Vehicular-combat, besides being a phrase I can not pronounce, is a genre I surprisingly have had a good time with. No, I never got to play any of the classics that tend to be thrown out. Vigilante 8 was my ride, with its tongue-in-cheek silliness. I later picked up Vigilante 8: 2nd Offense, where the insanity ramped off, and tried Vigilante 8 Arcade where the series did its last dive into a burning wreck. So, when I heard of Crossout, I signed myself the hell up. What more could I want than the vehicular-combat of old meshed with building my own junkyard car?
So, after a bit of luck on my part, I snuck into the closed beta of Targem Games’s latest title to give a preview to Crossout.
Like all journeys spent driving around a twisted wasteland, I began with making an engine-on-wheels that would quickly blow up today. Fortunately for me, there were blueprints I could use to make the game build a car for me. I’d then put my gear on it as I rotated along the tiles where I wanted my machine-gun to go.
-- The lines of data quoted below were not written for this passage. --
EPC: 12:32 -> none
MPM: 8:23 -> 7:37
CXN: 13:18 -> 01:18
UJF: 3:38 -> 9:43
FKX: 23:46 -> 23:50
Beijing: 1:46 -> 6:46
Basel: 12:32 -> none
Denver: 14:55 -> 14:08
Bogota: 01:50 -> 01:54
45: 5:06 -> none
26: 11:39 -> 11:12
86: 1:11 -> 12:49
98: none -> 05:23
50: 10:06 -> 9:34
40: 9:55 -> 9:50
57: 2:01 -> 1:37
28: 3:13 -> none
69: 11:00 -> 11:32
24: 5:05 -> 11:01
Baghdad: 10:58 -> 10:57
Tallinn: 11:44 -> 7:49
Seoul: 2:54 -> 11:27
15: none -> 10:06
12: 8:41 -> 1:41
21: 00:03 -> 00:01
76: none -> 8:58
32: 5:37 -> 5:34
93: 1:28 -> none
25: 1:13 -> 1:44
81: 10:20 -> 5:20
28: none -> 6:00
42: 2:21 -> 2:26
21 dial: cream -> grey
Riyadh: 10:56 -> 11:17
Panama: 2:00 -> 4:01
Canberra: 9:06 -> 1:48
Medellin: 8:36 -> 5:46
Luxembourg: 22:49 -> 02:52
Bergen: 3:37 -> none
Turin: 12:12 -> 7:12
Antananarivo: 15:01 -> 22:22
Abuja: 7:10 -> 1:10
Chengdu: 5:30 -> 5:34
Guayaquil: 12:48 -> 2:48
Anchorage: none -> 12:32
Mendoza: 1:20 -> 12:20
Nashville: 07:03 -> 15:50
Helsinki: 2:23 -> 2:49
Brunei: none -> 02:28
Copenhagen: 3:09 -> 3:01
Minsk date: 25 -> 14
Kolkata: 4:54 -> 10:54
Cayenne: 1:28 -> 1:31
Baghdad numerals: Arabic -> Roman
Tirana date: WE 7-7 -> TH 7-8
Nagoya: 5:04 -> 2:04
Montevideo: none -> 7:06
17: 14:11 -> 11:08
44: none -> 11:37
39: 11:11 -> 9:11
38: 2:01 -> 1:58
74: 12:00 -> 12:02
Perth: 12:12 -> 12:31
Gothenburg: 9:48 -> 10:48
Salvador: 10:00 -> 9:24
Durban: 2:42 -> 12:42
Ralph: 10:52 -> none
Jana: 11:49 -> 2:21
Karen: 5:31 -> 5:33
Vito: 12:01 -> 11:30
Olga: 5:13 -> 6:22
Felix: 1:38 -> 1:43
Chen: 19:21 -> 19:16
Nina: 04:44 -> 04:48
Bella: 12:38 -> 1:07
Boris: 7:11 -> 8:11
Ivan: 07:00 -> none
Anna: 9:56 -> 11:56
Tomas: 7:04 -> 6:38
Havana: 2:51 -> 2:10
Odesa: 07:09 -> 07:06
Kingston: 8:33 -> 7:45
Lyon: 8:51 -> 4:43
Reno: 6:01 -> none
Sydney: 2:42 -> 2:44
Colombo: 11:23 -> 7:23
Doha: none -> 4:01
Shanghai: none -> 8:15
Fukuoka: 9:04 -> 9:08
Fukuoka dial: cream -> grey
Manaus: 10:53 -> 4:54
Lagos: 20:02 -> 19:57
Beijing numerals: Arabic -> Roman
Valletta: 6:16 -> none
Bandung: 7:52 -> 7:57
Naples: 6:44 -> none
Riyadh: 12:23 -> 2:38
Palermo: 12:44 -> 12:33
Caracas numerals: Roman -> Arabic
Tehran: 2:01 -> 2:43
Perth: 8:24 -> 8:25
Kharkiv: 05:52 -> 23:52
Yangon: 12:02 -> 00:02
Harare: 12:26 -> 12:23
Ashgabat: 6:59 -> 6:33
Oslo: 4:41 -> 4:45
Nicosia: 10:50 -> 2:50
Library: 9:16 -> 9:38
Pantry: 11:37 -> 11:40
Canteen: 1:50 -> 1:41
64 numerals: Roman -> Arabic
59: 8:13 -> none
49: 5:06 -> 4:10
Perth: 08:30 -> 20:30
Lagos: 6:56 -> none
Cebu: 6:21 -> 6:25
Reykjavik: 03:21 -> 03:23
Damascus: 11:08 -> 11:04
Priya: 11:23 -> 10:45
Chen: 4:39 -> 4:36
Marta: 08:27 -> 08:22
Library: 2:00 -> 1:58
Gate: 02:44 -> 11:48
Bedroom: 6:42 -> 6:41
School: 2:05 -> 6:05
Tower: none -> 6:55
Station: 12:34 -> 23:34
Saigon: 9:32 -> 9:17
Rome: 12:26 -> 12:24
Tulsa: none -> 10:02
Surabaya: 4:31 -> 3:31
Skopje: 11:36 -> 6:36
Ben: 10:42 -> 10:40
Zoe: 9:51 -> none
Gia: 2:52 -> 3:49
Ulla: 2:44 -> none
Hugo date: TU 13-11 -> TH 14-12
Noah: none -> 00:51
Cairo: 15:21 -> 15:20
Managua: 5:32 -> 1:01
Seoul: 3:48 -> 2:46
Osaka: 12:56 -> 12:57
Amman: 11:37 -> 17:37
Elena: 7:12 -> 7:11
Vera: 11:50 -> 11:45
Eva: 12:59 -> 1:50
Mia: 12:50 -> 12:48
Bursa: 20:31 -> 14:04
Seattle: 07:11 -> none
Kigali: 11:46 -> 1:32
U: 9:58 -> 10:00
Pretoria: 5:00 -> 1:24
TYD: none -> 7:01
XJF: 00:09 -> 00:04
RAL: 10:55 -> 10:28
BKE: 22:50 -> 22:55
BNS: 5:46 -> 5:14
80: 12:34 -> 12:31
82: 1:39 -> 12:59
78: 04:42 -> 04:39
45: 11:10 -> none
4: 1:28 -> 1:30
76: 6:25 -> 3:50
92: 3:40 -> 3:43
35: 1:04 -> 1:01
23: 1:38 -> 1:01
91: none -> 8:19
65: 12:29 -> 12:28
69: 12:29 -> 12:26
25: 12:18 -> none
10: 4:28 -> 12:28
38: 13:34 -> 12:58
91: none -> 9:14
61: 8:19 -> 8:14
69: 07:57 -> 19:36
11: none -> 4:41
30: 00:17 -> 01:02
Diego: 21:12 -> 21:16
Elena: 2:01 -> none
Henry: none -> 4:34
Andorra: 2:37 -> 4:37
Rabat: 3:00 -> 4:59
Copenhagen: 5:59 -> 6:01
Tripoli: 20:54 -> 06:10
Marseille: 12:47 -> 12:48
Suddenly, with a dawning realization, I begun to cut into Crossout like a surgeon, careful not to tear the skin as I peeled it back. That voice was so similar. Once it was skinned, I realized just what I was staring at. “So THAT’S where you’ve been, Banjo Kazooie’s Nuts & Bolts!” I exclaimed.
I should back-pedal on this a bit. In every good way and bad, it is very akin to Banjo Kazooie’s Nuts & Bolts. It is on a grid system with the freedom to rotate and move parts around as you desire, or just load up a blueprint to get into the meat of things. However, you have a limited amount of components to use, and this is where the microtransaction cage falls down with the hatching spider eggs and revealing photos of Margaret Thatcher.
After all, to get more gear you COULD grind the PvP or PvE missions, or you can buy it on the game’s market with a premium currency that is either bought or traded for. This is made more dire as the damn gear breaks if you die too hard, too often. So your first good few hours will be spent in the exact same vehicle from the start, afraid to break equipment that you can’t afford more of.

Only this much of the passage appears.